Sotto accusa non solo l’autista, ma anche i rincari tariffari legati a Milano-Cortina 2026. L’associazione: “Abbandono di minore aggravato dal gelo e dall’indifferenza”.
Belluno, 31/01/2026 – Il caso del bambino di 11 anni fatto scendere da un autobus di linea nel bellunese approda sul tavolo della magistratura. Il Codacons ha presentato ufficialmente un esposto alla Procura della Repubblica di Belluno, chiedendo di fare luce sulle responsabilità di tutti i soggetti coinvolti: dall’autista all’azienda di trasporti, fino agli enti locali.
La vicenda, che ha già sollevato un’ondata di indignazione, riguarda un minore lasciato a terra in condizioni atmosferiche avverse. Se la famiglia ha già avviato le procedure per “abbandono di minore”, l’associazione dei consumatori alza il tiro, parlando di un atto che va ben oltre la semplice negligenza gestionale o l’infrazione del regolamento tariffario.
“Un pericolo per la vita del minore”
Nell’esposto presentato dal Codacons, la condotta del conducente viene definita “sconcertante”. Secondo l’associazione, chi guida un mezzo pubblico riveste un ruolo di tutela e custodia verso l’utenza, specialmente se composta da soggetti vulnerabili come i bambini.

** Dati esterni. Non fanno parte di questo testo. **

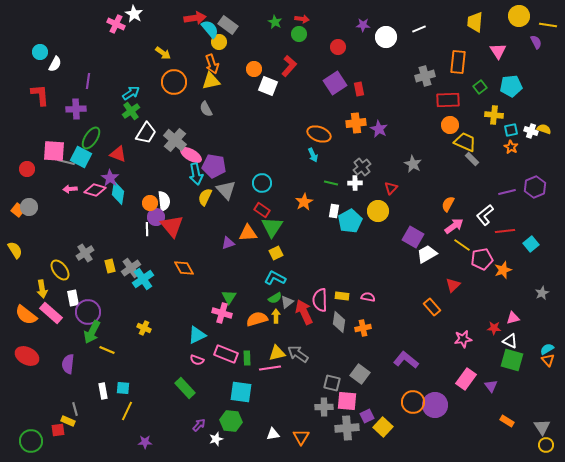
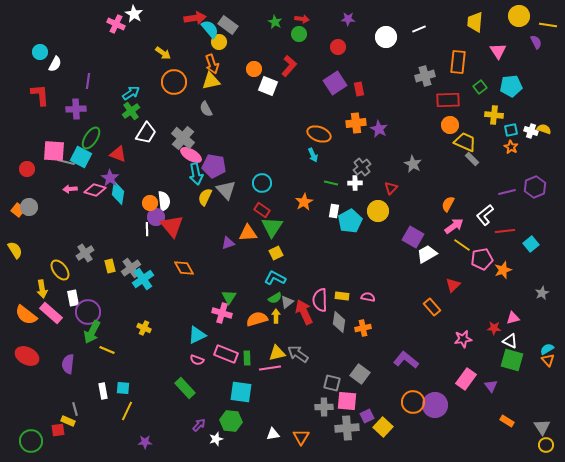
purple star at (363, 25): moved 15 px left, 6 px up
gray cross at (175, 140): moved 8 px right, 2 px up
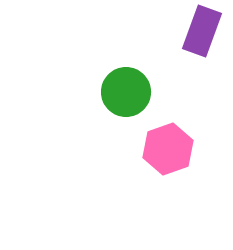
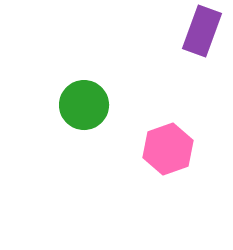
green circle: moved 42 px left, 13 px down
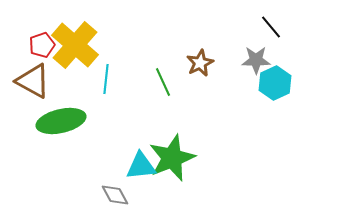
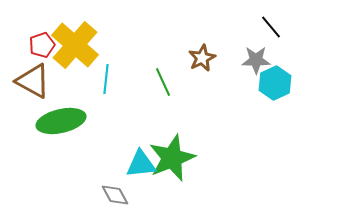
brown star: moved 2 px right, 5 px up
cyan triangle: moved 2 px up
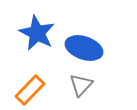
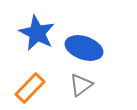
gray triangle: rotated 10 degrees clockwise
orange rectangle: moved 2 px up
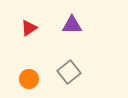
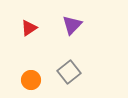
purple triangle: rotated 45 degrees counterclockwise
orange circle: moved 2 px right, 1 px down
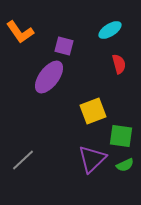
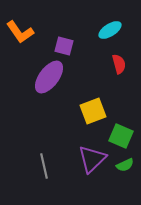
green square: rotated 15 degrees clockwise
gray line: moved 21 px right, 6 px down; rotated 60 degrees counterclockwise
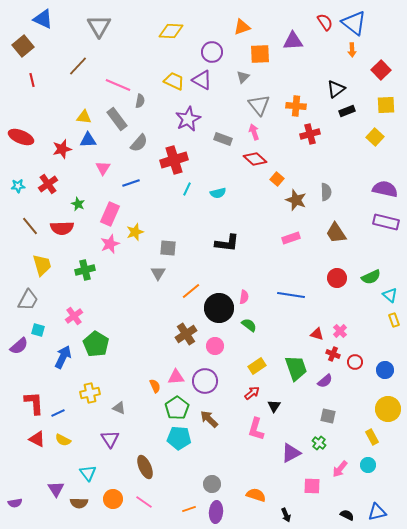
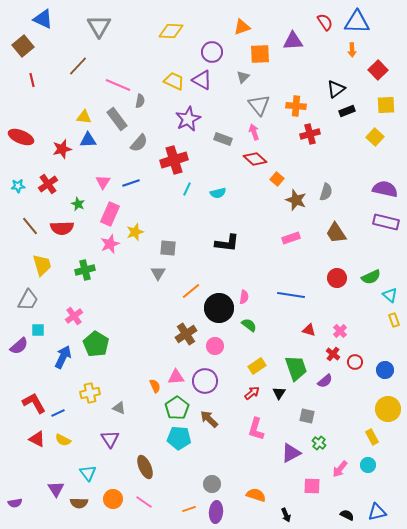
blue triangle at (354, 23): moved 3 px right, 1 px up; rotated 36 degrees counterclockwise
red square at (381, 70): moved 3 px left
pink triangle at (103, 168): moved 14 px down
gray semicircle at (326, 192): rotated 18 degrees clockwise
cyan square at (38, 330): rotated 16 degrees counterclockwise
red triangle at (317, 334): moved 8 px left, 4 px up
red cross at (333, 354): rotated 16 degrees clockwise
red L-shape at (34, 403): rotated 25 degrees counterclockwise
black triangle at (274, 406): moved 5 px right, 13 px up
gray square at (328, 416): moved 21 px left
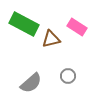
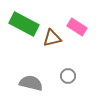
brown triangle: moved 1 px right, 1 px up
gray semicircle: rotated 125 degrees counterclockwise
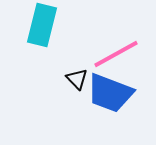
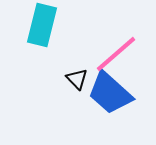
pink line: rotated 12 degrees counterclockwise
blue trapezoid: rotated 21 degrees clockwise
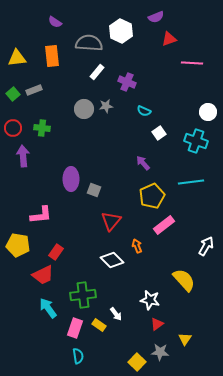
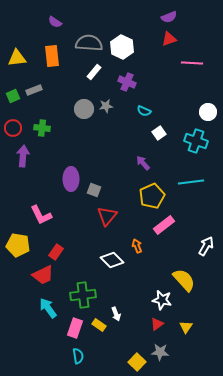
purple semicircle at (156, 17): moved 13 px right
white hexagon at (121, 31): moved 1 px right, 16 px down
white rectangle at (97, 72): moved 3 px left
green square at (13, 94): moved 2 px down; rotated 16 degrees clockwise
purple arrow at (23, 156): rotated 10 degrees clockwise
pink L-shape at (41, 215): rotated 70 degrees clockwise
red triangle at (111, 221): moved 4 px left, 5 px up
white star at (150, 300): moved 12 px right
white arrow at (116, 314): rotated 16 degrees clockwise
yellow triangle at (185, 339): moved 1 px right, 12 px up
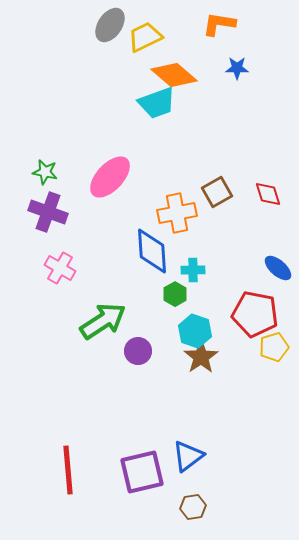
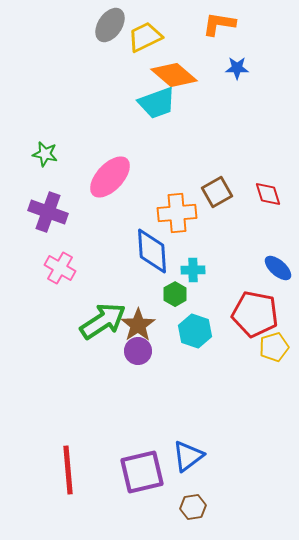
green star: moved 18 px up
orange cross: rotated 6 degrees clockwise
brown star: moved 63 px left, 32 px up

“Lasciare un bambino solo, senza alcuna supervisione e con il maltempo, non è solo una violazione del dovere di cura, ma integra fatti idonei a cagionare un evento di danno grave o addirittura letale”, scrive il Codacons.

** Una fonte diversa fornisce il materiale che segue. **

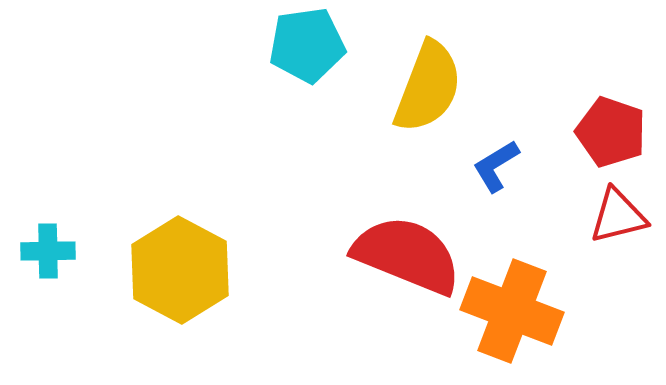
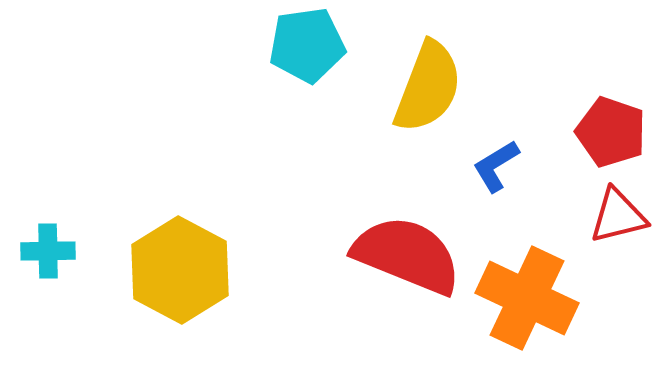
orange cross: moved 15 px right, 13 px up; rotated 4 degrees clockwise
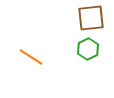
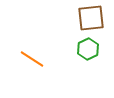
orange line: moved 1 px right, 2 px down
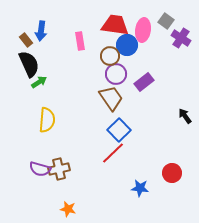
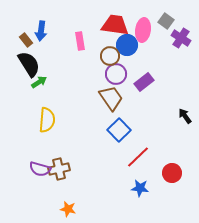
black semicircle: rotated 8 degrees counterclockwise
red line: moved 25 px right, 4 px down
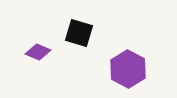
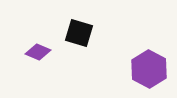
purple hexagon: moved 21 px right
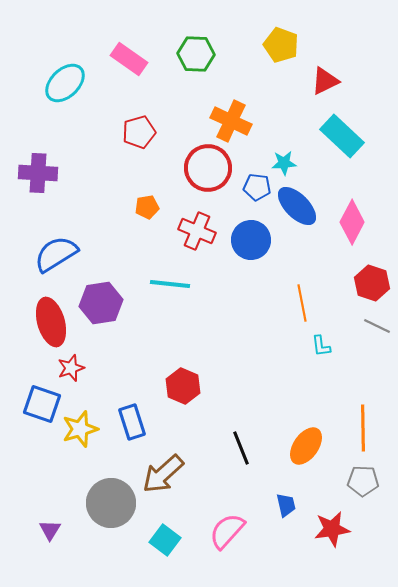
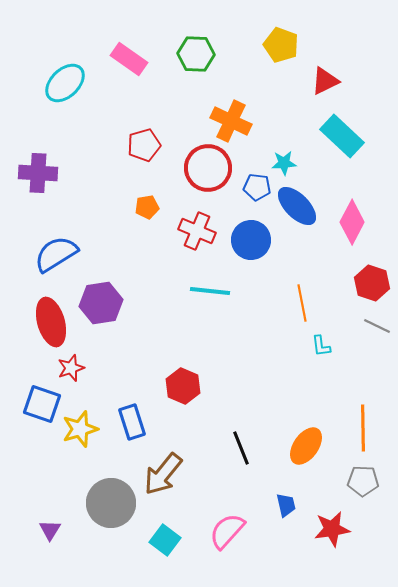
red pentagon at (139, 132): moved 5 px right, 13 px down
cyan line at (170, 284): moved 40 px right, 7 px down
brown arrow at (163, 474): rotated 9 degrees counterclockwise
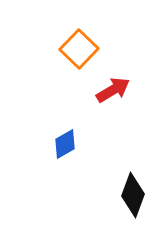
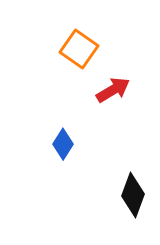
orange square: rotated 9 degrees counterclockwise
blue diamond: moved 2 px left; rotated 28 degrees counterclockwise
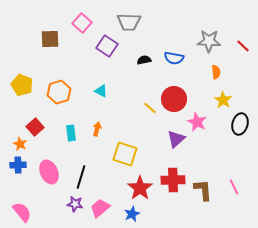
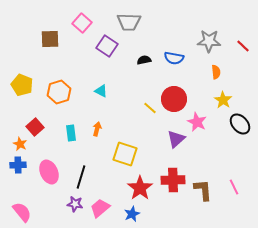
black ellipse: rotated 55 degrees counterclockwise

Il punto centrale dell’accusa è l’indifferenza verso la sicurezza del piccolo, messo alla porta del mezzo pubblico in una zona montana e in condizioni di potenziale pericolo.

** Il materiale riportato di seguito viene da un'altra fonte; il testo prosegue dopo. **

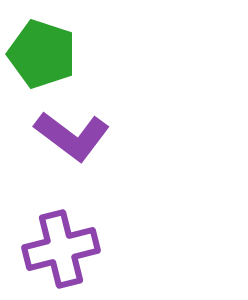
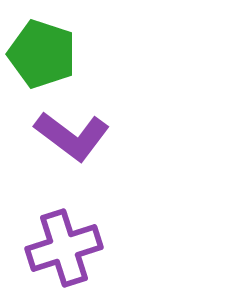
purple cross: moved 3 px right, 1 px up; rotated 4 degrees counterclockwise
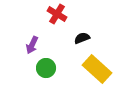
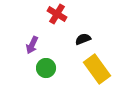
black semicircle: moved 1 px right, 1 px down
yellow rectangle: rotated 12 degrees clockwise
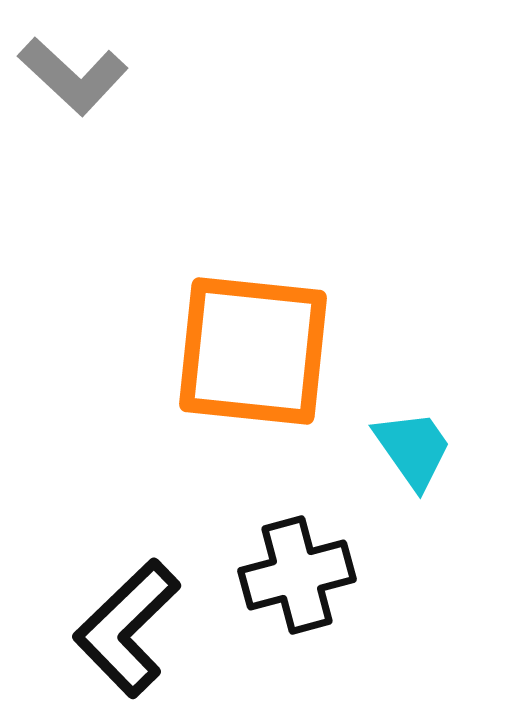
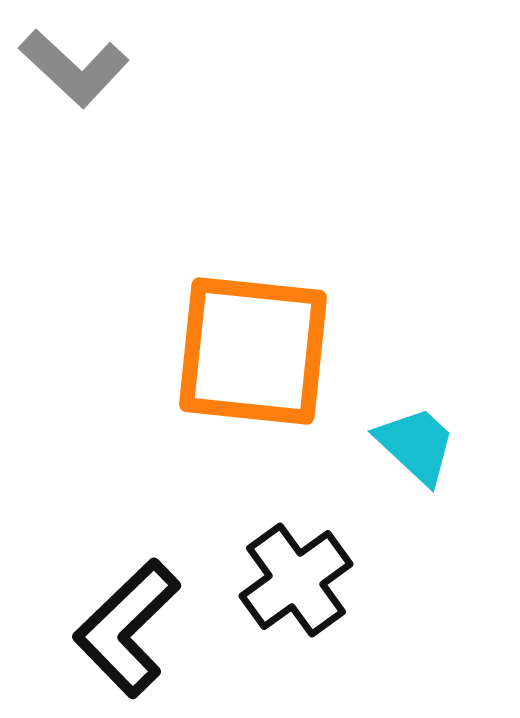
gray L-shape: moved 1 px right, 8 px up
cyan trapezoid: moved 3 px right, 4 px up; rotated 12 degrees counterclockwise
black cross: moved 1 px left, 5 px down; rotated 21 degrees counterclockwise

L’ombra dei rincari “olimpici”
L’esposto solleva però un tema ancora più ampio: la politica tariffaria adottata in vista di Milano-Cortina 2026. Il Codacons punta il dito sul vertiginoso aumento del biglietto sulla tratta Calalzo–Cortina, arrivato a dieci euro e acquistabile solo tramite app.
Secondo l’associazione, questo aumento non è casuale ma sarebbe collegato alle politiche del Comune di Cortina e degli enti locali per finanziare i costi dei Giochi Olimpici. Il risultato? Un servizio essenziale sarebbe diventato inaccessibile per molti residenti e studenti, creando situazioni di potenziale pericolo per chi, come il bambino protagonista del caso, si ritrova senza un titolo di viaggio valido a causa delle nuove, rigide restrizioni digitali.
La richiesta di indagine sui vertici
Nell’atto presentato in Procura, il Codacons chiede di accertare la sussistenza di responsabilità in capo a funzionari e amministratori. Nello specifico, si chiede di valutare se sia configurabile il reato di omissione di atti d’ufficio e la violazione dei doveri di tutela dell’utenza debole.
L’obiettivo è chiarire se le decisioni prese “dall’alto” (prezzi elevati e barriere tecnologiche) abbiano contribuito in modo determinante a creare la situazione di rischio in cui si è trovato il piccolo passeggero, stabilendo un legame diretto tra le scelte amministrative e il pericolo corso dal minore.